Spire Security and Forum Systems today issued the industry's first advisory to comprehensively identify a new breed of Web services-related threats. Forum and Spire Security have illustrated these vulnerabilities to make executives aware that every business is at risk.
Web services is becoming the dominant model among Fortune 1000 and small- to mid-sized businesses to simplify information sharing for collaborative business applications such as customer service and supply chains. This traffic flows freely within and between networks without any security guard.
"The flexibility of Web services that is driving its adoption is also creating its greatest exposure. Companies are publicly publishing their WSDL documents as a handbook to connect with each other. But these documents also provide a handbook to attacking your business," said Mamoon Yunus, CTO of Forum Systems.
The detection and prevention of the misuse and abuse of Web services is still an unaddressed issue in the growing market for Web services security. As is common with new technology, much work has been done with Web services to design trust mechanisms through standards, yet there has been relatively little work in defining the nature and types of threats.
"As attackers learn about the characteristics of the Web services world, they will -- and already are -- attacking the individual components. It is necessary to consider the entire threat profile of Web services in order to ensure that the functional capabilities are protected," said Pete Lindstrom, research director for Spire Security.
The top ten most likely techniques will target multiple Web services components and will fall into five comprehensive categories:
Vulnerability discovery, such as "WSDL scanning": Like a thief searching for an open window or unlocked door.
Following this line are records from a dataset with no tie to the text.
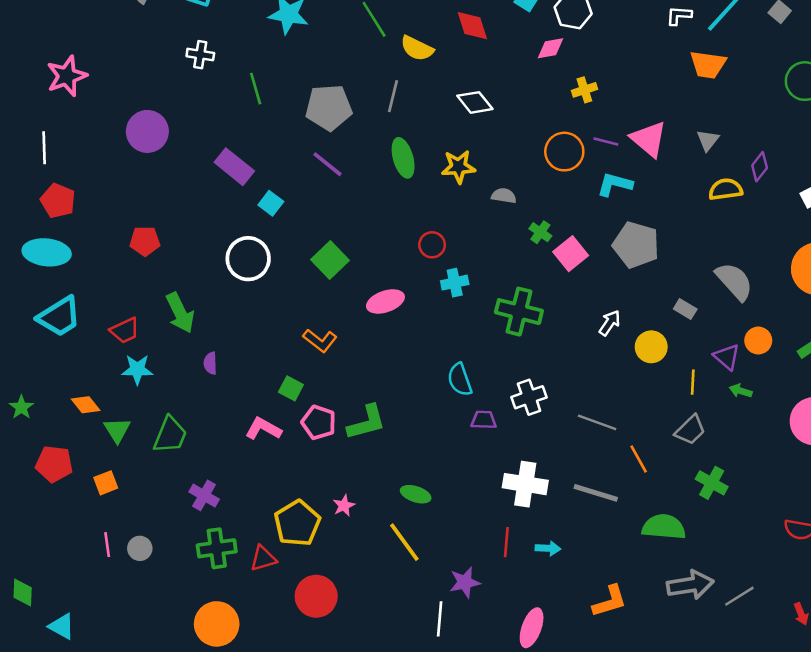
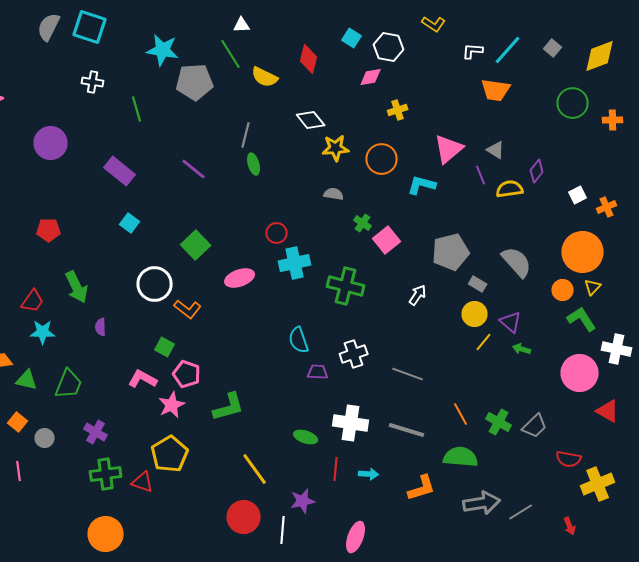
red diamond: (472, 26) -> (309, 59), turned 32
gray line: (393, 96) -> (246, 135), moved
gray pentagon: (329, 107) -> (195, 82), moved
pink triangle: (649, 139) -> (449, 149), turned 40
gray triangle: (708, 140) -> (496, 150), turned -36
purple line: (606, 142) -> (481, 175), moved, turned 54
green ellipse: (403, 158) -> (254, 164), size x0.7
yellow star: (458, 167) -> (336, 148), moved
cyan square: (271, 203) -> (130, 223), moved
gray pentagon: (636, 245) -> (451, 252), moved, turned -30
white circle: (248, 259) -> (155, 284), moved
cyan cross: (455, 283) -> (295, 263), size x1.4
red trapezoid: (125, 330) -> (33, 301), turned -30
orange circle: (758, 341) -> (563, 290), moved
yellow circle: (651, 347) -> (475, 314), moved
yellow line: (693, 382) -> (484, 342), turned 36
green L-shape: (367, 422) -> (229, 407), moved
green triangle: (117, 430) -> (27, 380), turned -45
gray trapezoid: (690, 430) -> (535, 426), moved
orange line: (639, 459) -> (461, 414), moved
orange square: (106, 483) -> (18, 422), turned -30
green ellipse: (416, 494) -> (306, 437), moved
pink star: (344, 506) -> (172, 405), moved, size x1.5
gray circle: (140, 548) -> (45, 438), moved
red triangle: (263, 558) -> (143, 482), turned 35
red circle: (316, 596) -> (244, 517), moved
orange L-shape: (610, 601) -> (422, 488), moved

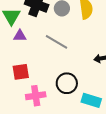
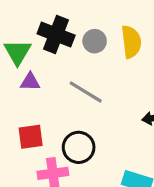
black circle: (67, 83) -> (79, 147), moved

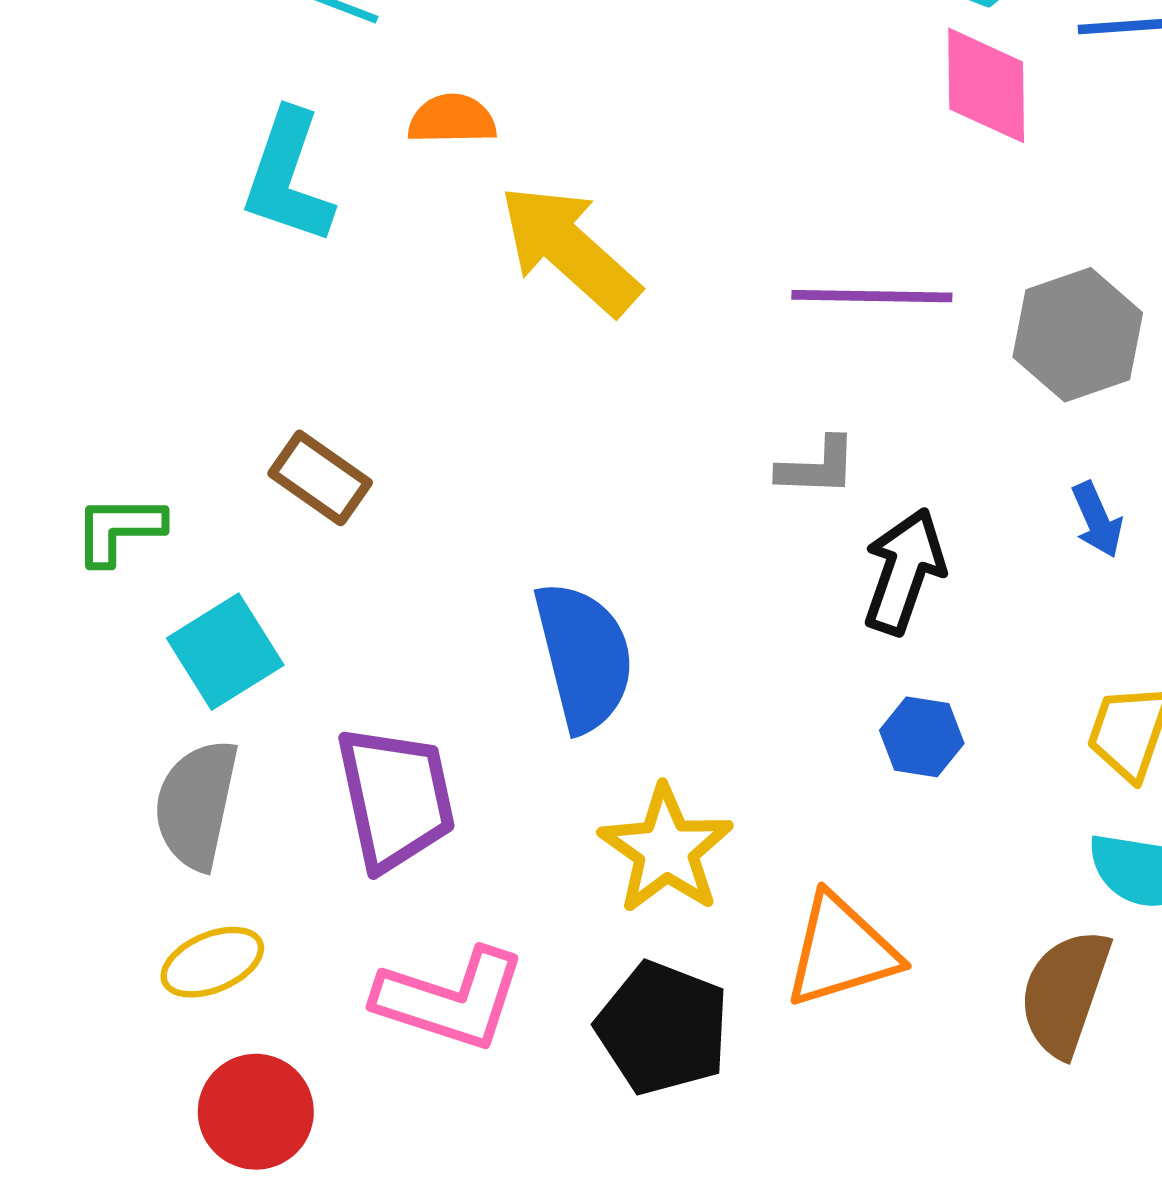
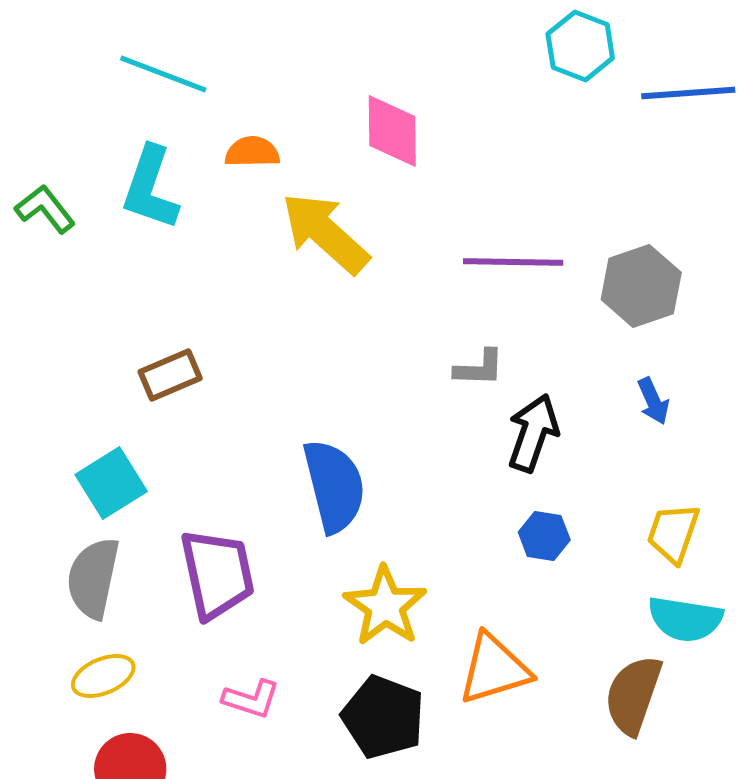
pink diamond: (986, 85) -> (392, 131), moved
brown rectangle: (320, 478) -> (170, 375), turned -58
green L-shape: (119, 529) -> (45, 209), moved, turned 52
pink L-shape: (450, 999) -> (251, 699), size x0.6

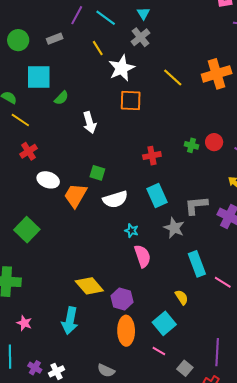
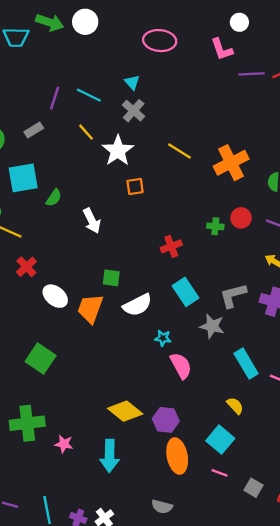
orange cross: (217, 74) -> (231, 163), moved
orange square: (131, 100) -> (135, 186), size x0.7
white ellipse: (48, 180) -> (55, 296), turned 30
pink star: (24, 323) -> (64, 444), moved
In the Web services world, the thief can then publish and even sell your weaknesses to others.
Probing attacks, such as "parameter tampering" and "replay attacks": Brute force attacks, like a thief jumping over the fence and then running back out, stealing bits and pieces of information.
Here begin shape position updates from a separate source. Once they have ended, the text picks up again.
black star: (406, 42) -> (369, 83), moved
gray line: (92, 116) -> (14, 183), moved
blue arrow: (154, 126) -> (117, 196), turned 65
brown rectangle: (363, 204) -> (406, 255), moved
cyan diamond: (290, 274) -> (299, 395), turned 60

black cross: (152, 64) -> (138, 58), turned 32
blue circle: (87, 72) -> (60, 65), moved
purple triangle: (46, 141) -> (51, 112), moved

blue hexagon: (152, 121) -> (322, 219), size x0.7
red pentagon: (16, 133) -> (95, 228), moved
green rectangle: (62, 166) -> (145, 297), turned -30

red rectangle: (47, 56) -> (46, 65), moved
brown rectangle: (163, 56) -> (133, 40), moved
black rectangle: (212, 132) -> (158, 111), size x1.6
"Coercive parsing," "recursive payloads," "oversize payloads" and "routing detours" attacks: Specific attacks that includes denial of Web service. Like a thief cutting the wires to a core system of a house -- the XML parser -- in order to gain access.
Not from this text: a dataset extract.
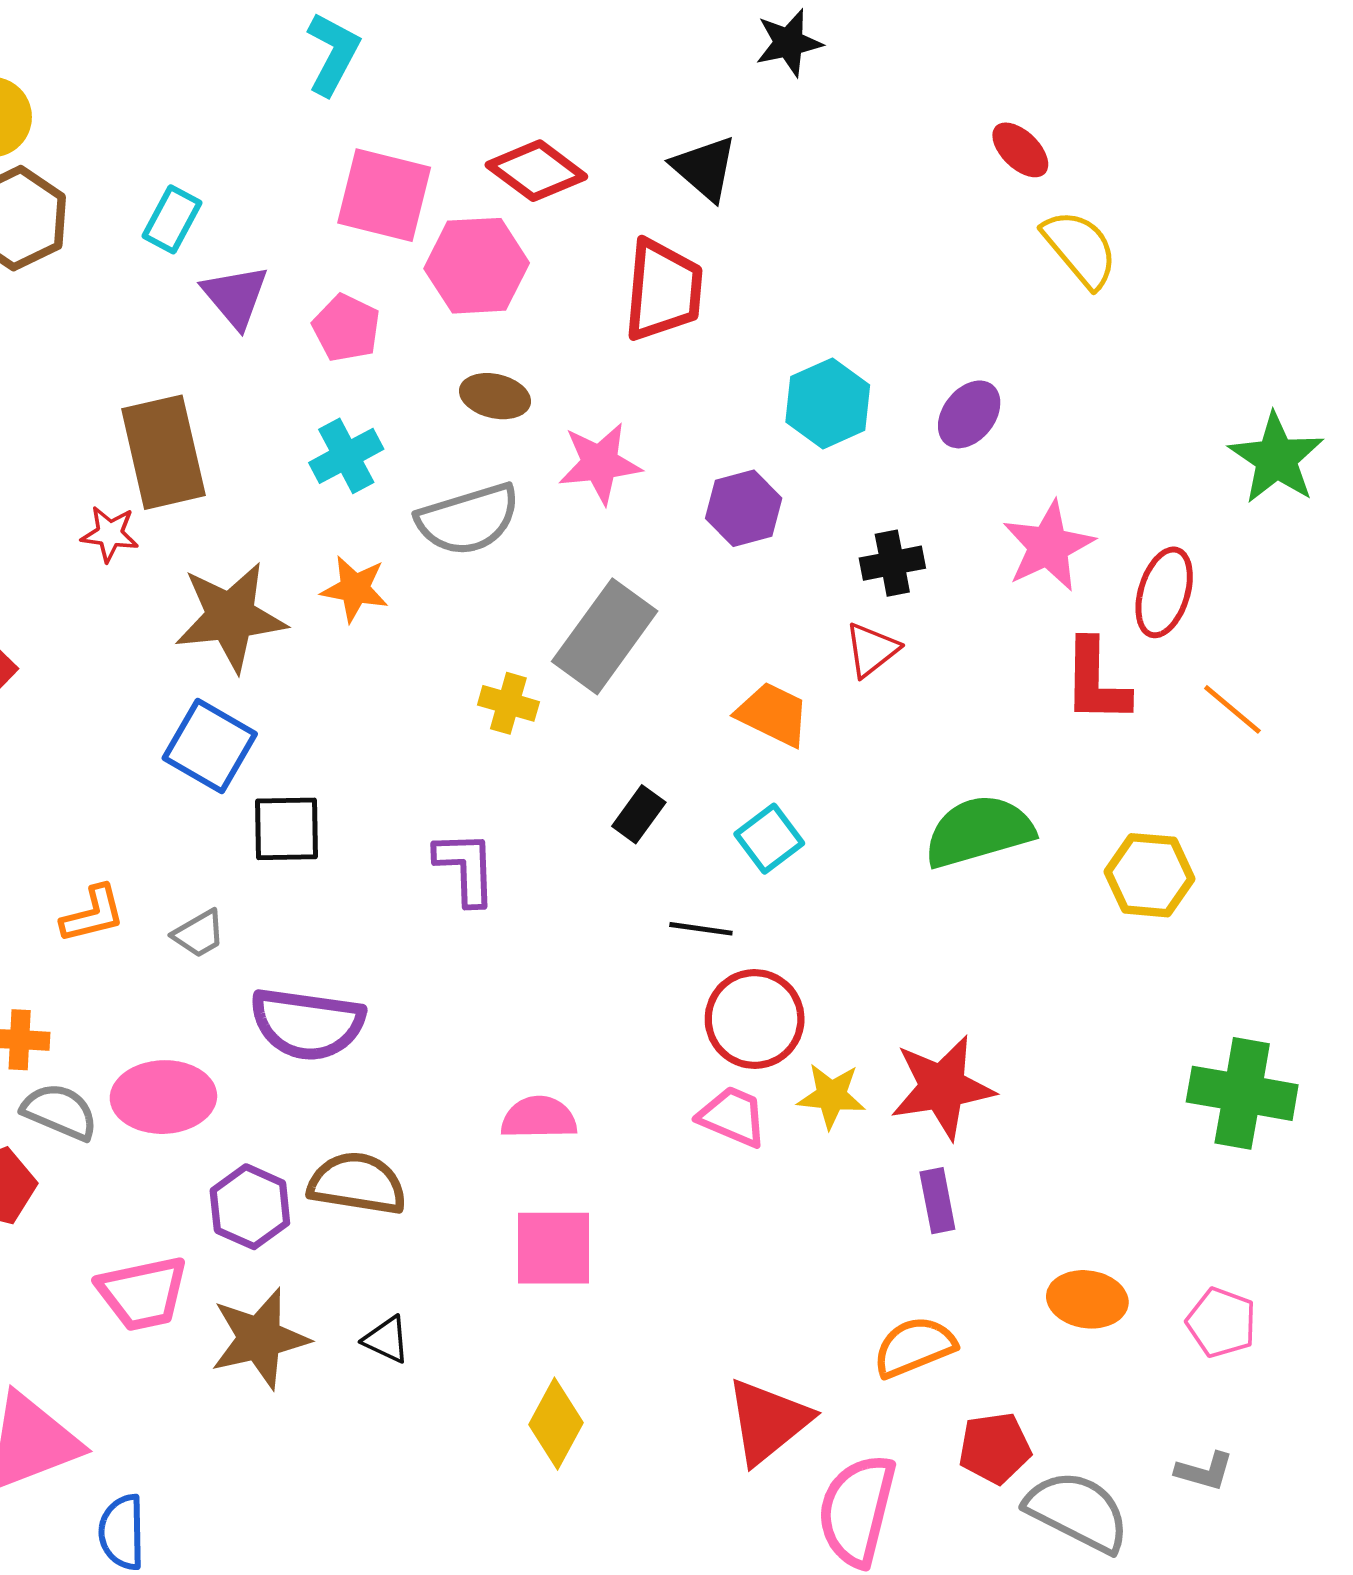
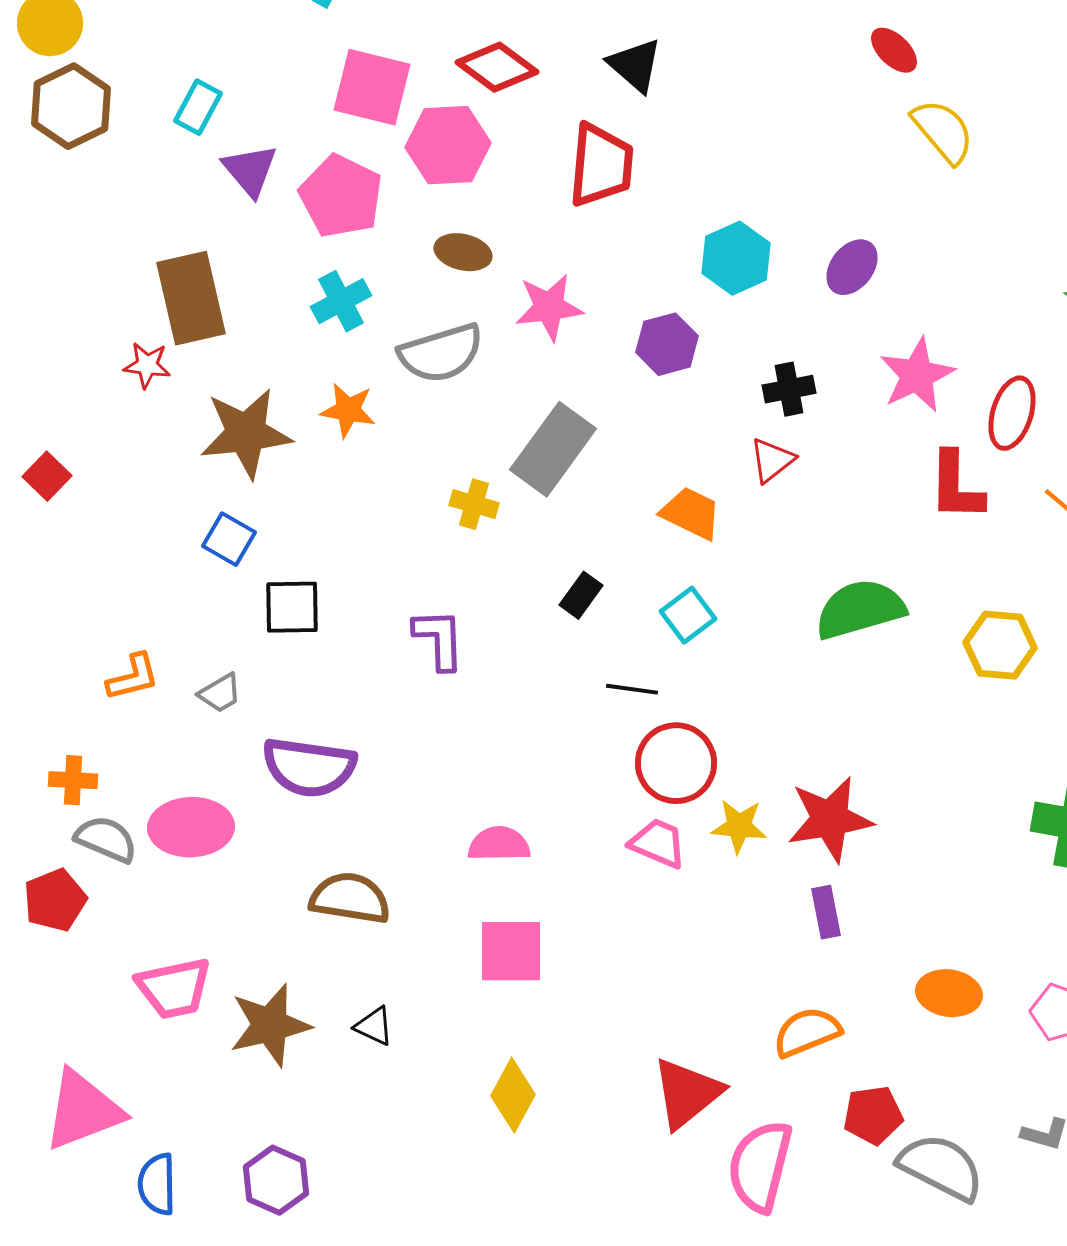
pink pentagon: (346, 328) -> (341, 196), size x1.5
blue square: (210, 746) -> (229, 539), size x0.7
purple hexagon: (250, 1207) -> (276, 1180), moved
"External reference attack": Specific attacks that target business-to- business collaboration. Inadvertently letting a stranger into your house who you think is a friend.
Malicious content, such as "schema poisoning" and "SQL injections": Broad and worst type of attacks that include virus infected XML documents. Like a thief delivering a package with a bomb in it. Can result in stolen identities, sensitive information leaks, fraudulent transactions and systems being put off line.
Spire Security recommends adding Web services security firewalls with XML Intrusion Prevention (XIP) to stop or block malicious or abnormal behaviors as a means to better lock down enterprise applications without limiting the benefits of Web Services.
Spire Security conducts market research and analysis of information security issues and requirements.
Forum Systems delivers a suite of dedicated, layered Web Services security solutions for government agencies, financial institutions, and e-business.